▶ [Assignment] Could you set down the lines from the first line of the entries below through the line with "Photovoltaikanlage mit Speicher inklusive", exactly and with no pictures?

Dataset entries
++++

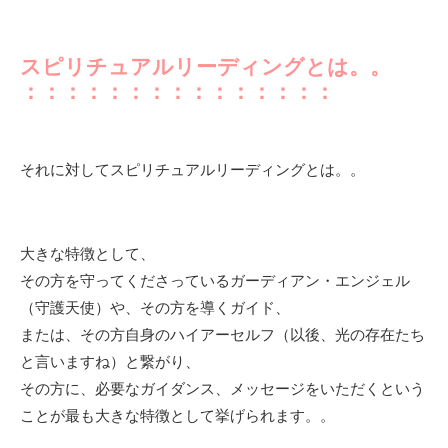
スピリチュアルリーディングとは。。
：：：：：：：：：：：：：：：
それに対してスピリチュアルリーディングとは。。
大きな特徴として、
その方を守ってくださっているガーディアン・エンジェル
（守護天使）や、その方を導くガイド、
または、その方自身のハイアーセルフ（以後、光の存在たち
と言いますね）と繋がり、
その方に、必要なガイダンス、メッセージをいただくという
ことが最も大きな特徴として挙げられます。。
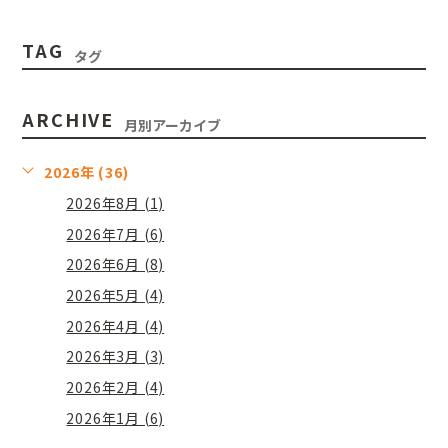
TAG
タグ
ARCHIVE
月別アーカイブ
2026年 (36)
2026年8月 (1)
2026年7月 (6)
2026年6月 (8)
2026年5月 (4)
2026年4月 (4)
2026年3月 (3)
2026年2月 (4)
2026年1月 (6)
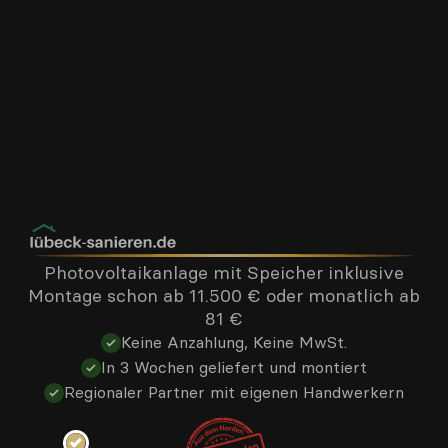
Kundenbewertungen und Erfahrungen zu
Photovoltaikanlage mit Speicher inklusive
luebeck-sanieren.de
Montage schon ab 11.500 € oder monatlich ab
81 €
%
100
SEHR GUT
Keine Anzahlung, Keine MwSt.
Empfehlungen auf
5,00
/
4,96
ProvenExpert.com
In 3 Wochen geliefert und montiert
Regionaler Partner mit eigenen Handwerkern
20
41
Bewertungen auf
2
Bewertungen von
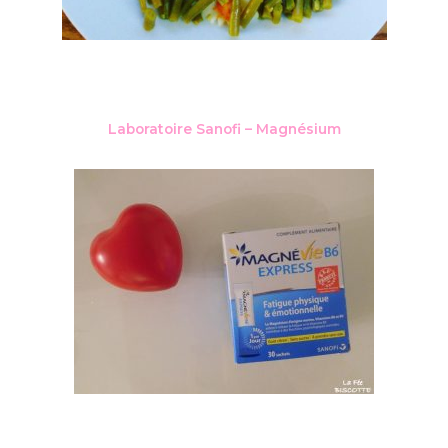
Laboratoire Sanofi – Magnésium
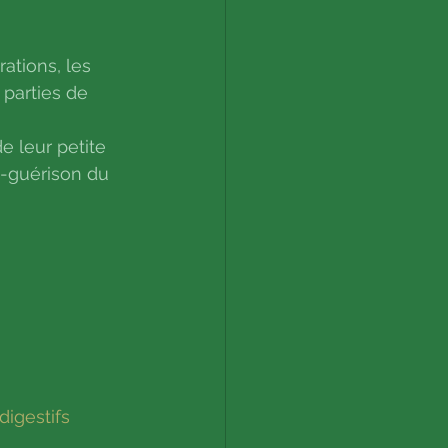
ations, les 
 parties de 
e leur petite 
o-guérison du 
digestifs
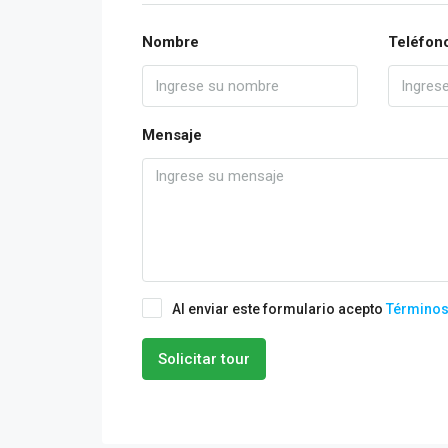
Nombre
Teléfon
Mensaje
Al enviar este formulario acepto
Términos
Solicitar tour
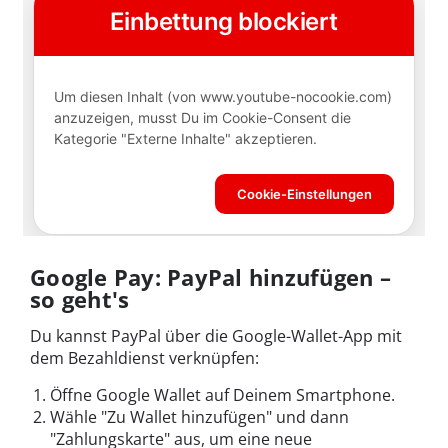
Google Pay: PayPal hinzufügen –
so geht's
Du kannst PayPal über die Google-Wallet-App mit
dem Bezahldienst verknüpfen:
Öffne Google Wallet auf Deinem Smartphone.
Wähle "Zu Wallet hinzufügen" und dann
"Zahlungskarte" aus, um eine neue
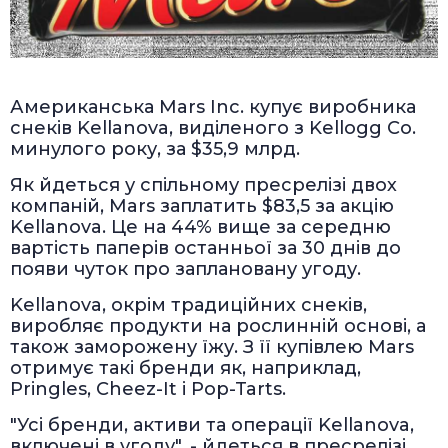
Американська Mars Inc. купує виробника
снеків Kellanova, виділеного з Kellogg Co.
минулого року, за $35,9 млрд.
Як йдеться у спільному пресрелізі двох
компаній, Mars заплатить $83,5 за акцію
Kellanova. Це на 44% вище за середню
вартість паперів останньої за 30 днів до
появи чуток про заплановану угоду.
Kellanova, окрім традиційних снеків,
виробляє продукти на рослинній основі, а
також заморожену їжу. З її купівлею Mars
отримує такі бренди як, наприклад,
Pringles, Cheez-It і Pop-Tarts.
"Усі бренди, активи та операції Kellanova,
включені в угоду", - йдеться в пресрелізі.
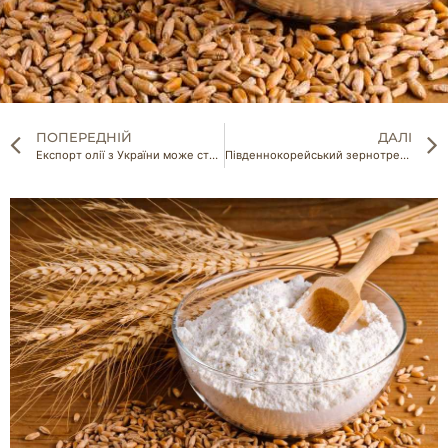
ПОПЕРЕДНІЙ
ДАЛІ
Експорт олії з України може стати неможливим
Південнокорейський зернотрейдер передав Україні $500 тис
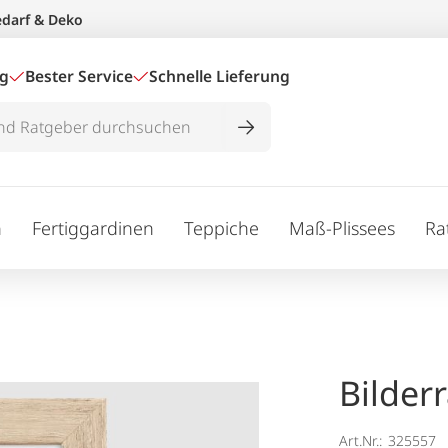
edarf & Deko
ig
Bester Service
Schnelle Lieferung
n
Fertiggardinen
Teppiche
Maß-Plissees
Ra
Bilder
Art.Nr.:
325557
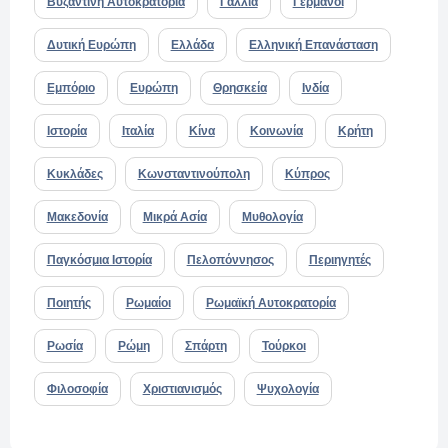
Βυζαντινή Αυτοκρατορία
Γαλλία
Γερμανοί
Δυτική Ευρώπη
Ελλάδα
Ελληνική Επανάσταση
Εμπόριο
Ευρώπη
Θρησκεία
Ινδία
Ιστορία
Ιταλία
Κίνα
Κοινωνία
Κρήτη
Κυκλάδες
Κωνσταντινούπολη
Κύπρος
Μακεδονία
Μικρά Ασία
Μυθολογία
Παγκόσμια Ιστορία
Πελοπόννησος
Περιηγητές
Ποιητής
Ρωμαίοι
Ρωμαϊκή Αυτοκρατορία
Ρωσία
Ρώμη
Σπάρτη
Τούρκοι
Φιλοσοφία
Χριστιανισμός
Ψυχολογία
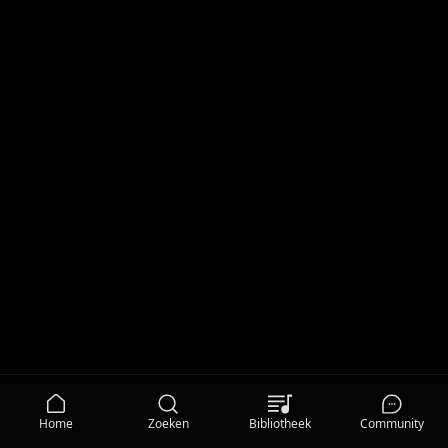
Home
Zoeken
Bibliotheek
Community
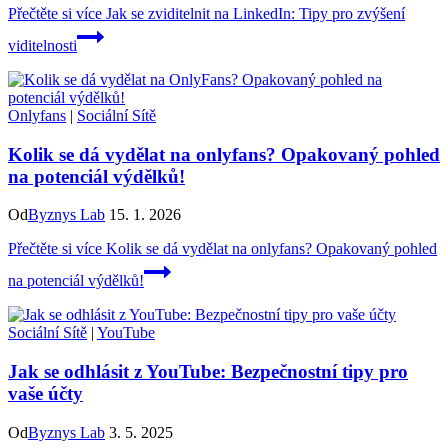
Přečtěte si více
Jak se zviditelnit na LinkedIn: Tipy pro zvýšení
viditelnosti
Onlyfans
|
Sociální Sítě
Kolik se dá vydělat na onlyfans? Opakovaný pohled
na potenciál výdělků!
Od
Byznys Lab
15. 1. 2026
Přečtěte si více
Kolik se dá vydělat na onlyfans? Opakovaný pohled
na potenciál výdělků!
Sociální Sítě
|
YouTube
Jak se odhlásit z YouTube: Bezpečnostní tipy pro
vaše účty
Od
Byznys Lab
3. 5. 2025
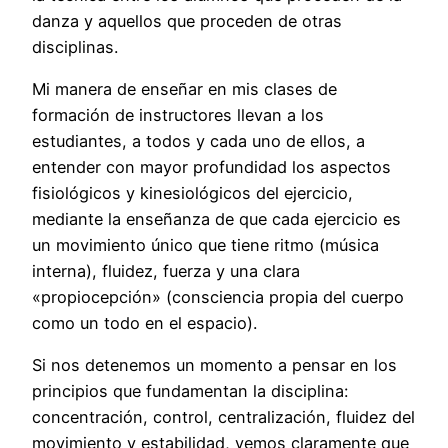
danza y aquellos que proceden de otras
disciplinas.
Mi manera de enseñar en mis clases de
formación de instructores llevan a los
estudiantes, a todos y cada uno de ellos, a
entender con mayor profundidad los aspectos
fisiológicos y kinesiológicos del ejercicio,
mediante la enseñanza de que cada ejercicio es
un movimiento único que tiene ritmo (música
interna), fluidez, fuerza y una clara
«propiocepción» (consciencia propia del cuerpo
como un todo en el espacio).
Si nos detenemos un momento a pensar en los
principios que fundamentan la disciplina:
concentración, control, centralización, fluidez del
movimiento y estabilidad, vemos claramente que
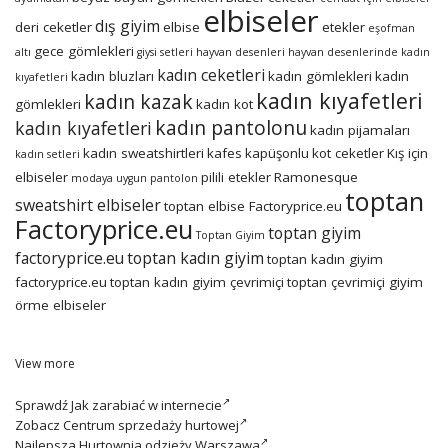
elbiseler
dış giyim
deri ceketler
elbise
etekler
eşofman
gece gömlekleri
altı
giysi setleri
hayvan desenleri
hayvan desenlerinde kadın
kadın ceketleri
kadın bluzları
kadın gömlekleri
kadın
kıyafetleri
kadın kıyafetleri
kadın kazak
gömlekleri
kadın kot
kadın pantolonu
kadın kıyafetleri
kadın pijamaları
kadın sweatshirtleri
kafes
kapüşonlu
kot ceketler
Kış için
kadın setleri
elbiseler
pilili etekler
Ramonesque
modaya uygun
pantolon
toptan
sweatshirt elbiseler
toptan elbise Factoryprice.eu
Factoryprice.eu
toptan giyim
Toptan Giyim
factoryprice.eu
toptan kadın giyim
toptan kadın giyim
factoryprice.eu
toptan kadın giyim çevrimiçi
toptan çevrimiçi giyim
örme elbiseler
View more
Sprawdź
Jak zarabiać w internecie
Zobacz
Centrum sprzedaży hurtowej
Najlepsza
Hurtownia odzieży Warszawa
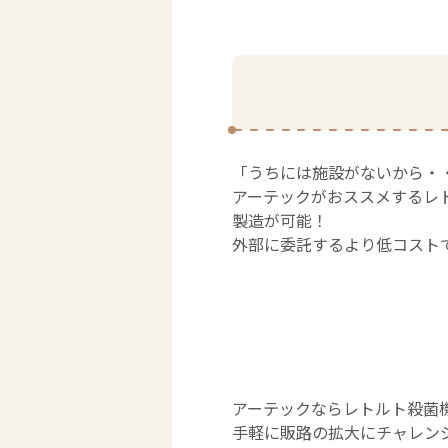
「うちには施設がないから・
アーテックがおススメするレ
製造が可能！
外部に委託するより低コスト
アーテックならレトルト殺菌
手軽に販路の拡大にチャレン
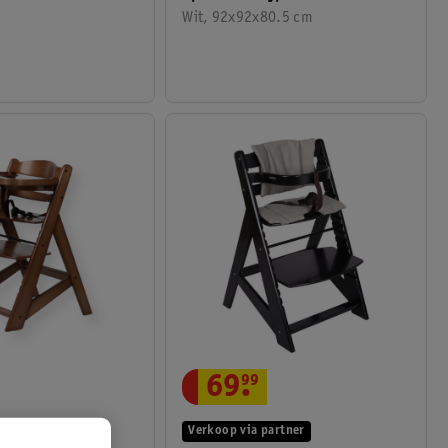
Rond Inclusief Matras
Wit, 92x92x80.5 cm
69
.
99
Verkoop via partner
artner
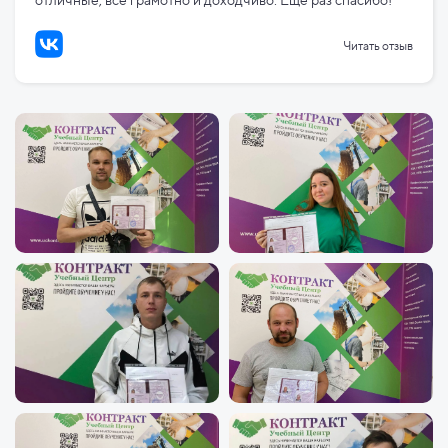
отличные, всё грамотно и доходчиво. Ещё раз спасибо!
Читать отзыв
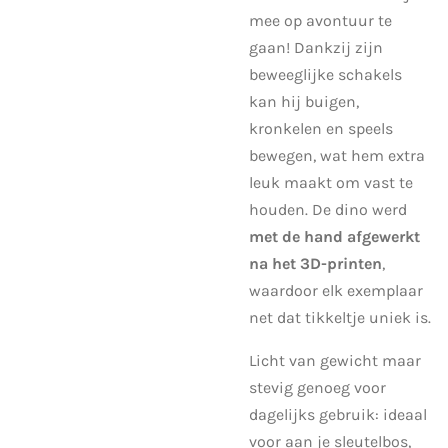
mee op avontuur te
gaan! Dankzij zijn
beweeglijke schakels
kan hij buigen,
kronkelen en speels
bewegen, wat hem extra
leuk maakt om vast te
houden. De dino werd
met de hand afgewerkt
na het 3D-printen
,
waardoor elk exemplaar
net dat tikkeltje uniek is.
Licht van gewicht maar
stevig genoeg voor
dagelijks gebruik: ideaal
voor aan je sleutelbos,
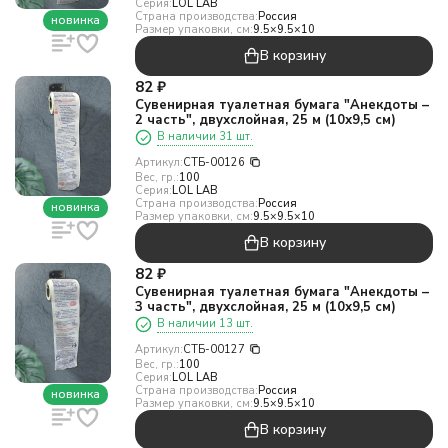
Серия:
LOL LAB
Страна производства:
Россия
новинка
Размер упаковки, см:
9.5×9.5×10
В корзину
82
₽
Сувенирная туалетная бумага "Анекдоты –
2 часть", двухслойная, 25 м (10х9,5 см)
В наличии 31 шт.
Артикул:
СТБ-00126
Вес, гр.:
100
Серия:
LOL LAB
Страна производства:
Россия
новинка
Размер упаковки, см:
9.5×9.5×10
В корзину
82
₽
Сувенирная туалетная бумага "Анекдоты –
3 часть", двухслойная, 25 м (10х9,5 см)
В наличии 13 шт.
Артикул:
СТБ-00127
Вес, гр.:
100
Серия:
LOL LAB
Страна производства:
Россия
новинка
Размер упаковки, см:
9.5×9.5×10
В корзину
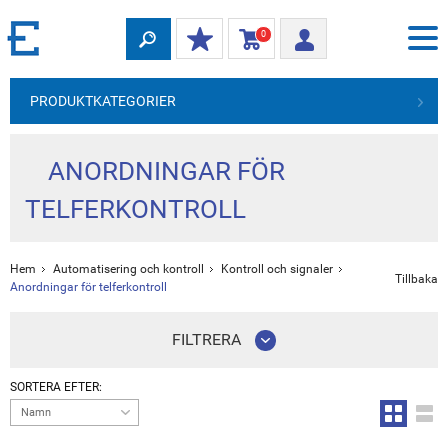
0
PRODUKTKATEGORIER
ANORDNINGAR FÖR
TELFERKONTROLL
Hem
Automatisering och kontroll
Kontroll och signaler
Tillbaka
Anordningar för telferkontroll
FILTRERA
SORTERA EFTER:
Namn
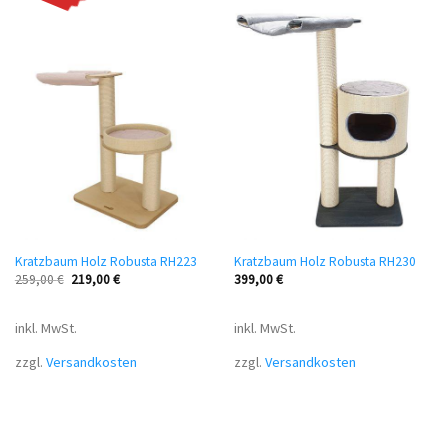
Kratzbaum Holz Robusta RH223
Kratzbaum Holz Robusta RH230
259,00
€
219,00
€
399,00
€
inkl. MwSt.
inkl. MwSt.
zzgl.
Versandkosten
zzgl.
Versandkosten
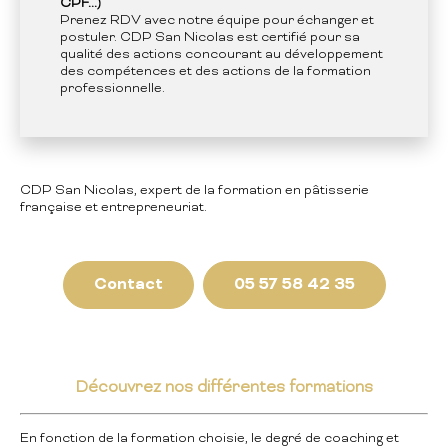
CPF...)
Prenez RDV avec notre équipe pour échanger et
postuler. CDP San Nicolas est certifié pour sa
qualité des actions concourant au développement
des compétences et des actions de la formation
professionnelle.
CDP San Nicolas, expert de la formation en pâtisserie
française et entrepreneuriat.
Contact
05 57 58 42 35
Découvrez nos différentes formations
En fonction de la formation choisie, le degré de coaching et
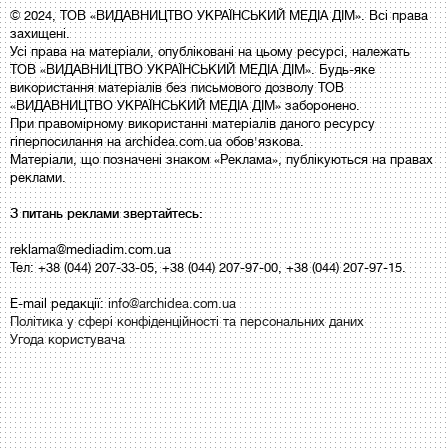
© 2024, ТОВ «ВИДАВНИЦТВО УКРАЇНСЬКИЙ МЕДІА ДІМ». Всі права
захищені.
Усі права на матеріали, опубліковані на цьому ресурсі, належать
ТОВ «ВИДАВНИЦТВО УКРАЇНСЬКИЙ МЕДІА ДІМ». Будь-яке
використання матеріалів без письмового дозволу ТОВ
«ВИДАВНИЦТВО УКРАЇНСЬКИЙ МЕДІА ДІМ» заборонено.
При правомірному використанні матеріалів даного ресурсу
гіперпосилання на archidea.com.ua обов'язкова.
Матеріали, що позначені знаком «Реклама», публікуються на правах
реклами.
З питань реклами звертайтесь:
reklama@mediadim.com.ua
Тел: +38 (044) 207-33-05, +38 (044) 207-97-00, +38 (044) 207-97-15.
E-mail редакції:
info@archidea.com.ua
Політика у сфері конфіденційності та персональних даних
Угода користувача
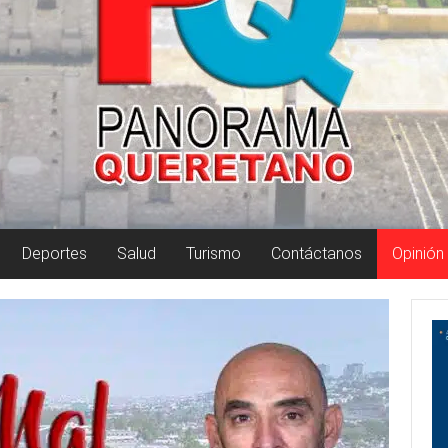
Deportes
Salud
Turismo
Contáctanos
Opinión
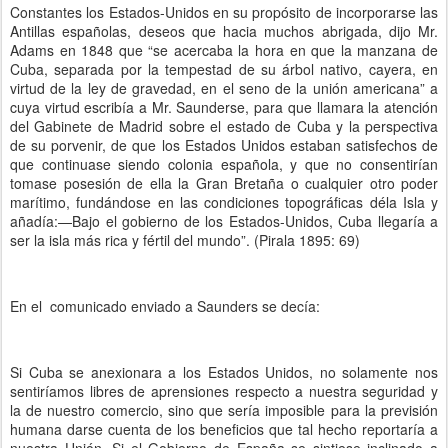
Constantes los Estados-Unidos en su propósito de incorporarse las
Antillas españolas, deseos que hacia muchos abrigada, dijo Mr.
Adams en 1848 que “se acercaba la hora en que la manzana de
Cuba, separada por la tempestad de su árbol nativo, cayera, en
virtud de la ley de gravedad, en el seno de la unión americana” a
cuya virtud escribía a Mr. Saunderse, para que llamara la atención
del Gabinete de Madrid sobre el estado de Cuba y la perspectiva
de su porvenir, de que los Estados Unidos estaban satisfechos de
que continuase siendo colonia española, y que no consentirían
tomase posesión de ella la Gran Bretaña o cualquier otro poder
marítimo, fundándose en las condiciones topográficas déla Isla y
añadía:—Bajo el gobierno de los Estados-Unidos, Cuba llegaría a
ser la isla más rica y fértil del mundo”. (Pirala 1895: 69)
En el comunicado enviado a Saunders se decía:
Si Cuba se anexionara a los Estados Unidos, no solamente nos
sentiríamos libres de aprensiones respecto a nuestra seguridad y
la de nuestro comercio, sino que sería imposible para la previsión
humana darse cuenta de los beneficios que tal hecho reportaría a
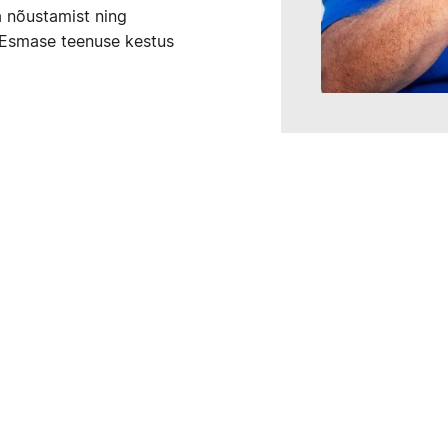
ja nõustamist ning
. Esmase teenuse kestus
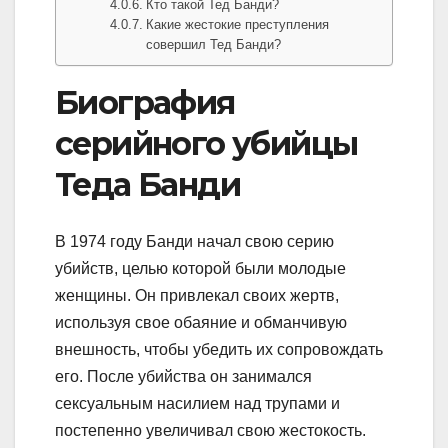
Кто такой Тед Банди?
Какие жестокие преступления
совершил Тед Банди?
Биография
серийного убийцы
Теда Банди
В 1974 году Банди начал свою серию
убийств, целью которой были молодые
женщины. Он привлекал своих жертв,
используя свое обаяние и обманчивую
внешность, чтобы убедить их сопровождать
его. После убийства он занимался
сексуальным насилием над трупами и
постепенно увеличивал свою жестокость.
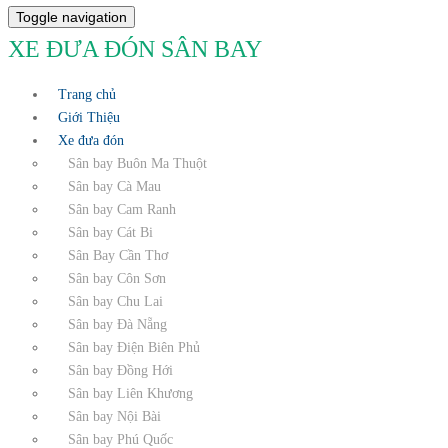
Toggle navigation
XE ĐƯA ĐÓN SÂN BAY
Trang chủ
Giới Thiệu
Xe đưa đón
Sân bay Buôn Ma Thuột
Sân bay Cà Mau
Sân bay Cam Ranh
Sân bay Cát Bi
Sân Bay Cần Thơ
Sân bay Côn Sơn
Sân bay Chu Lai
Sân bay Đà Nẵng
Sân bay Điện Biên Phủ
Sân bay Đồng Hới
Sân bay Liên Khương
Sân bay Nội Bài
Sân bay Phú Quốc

++++

▶ [Solution to this exercise]
スピリチュアルリーディングとは。。
：：：：：：：：：：：：：：：
それに対してスピリチュアルリーディングとは。。
大きな特徴として、
その方を守ってくださっているガーディアン・エンジェル
（守護天使）や、その方を導くガイド、
または、その方自身のハイアーセルフ（以後、光の存在たち
と言いますね）と繋がり、
その方に、必要なガイダンス、メッセージをいただくという
ことが最も大きな特徴として挙げられます。。
TAG
タグ
ARCHIVE
月別アーカイブ
2026年 (36)
2026年8月 (1)
2026年7月 (6)
2026年6月 (8)
2026年5月 (4)
2026年4月 (4)
2026年3月 (3)
2026年2月 (4)
2026年1月 (6)
Kundenbewertungen und Erfahrungen zu
Photovoltaikanlage mit Speicher inklusive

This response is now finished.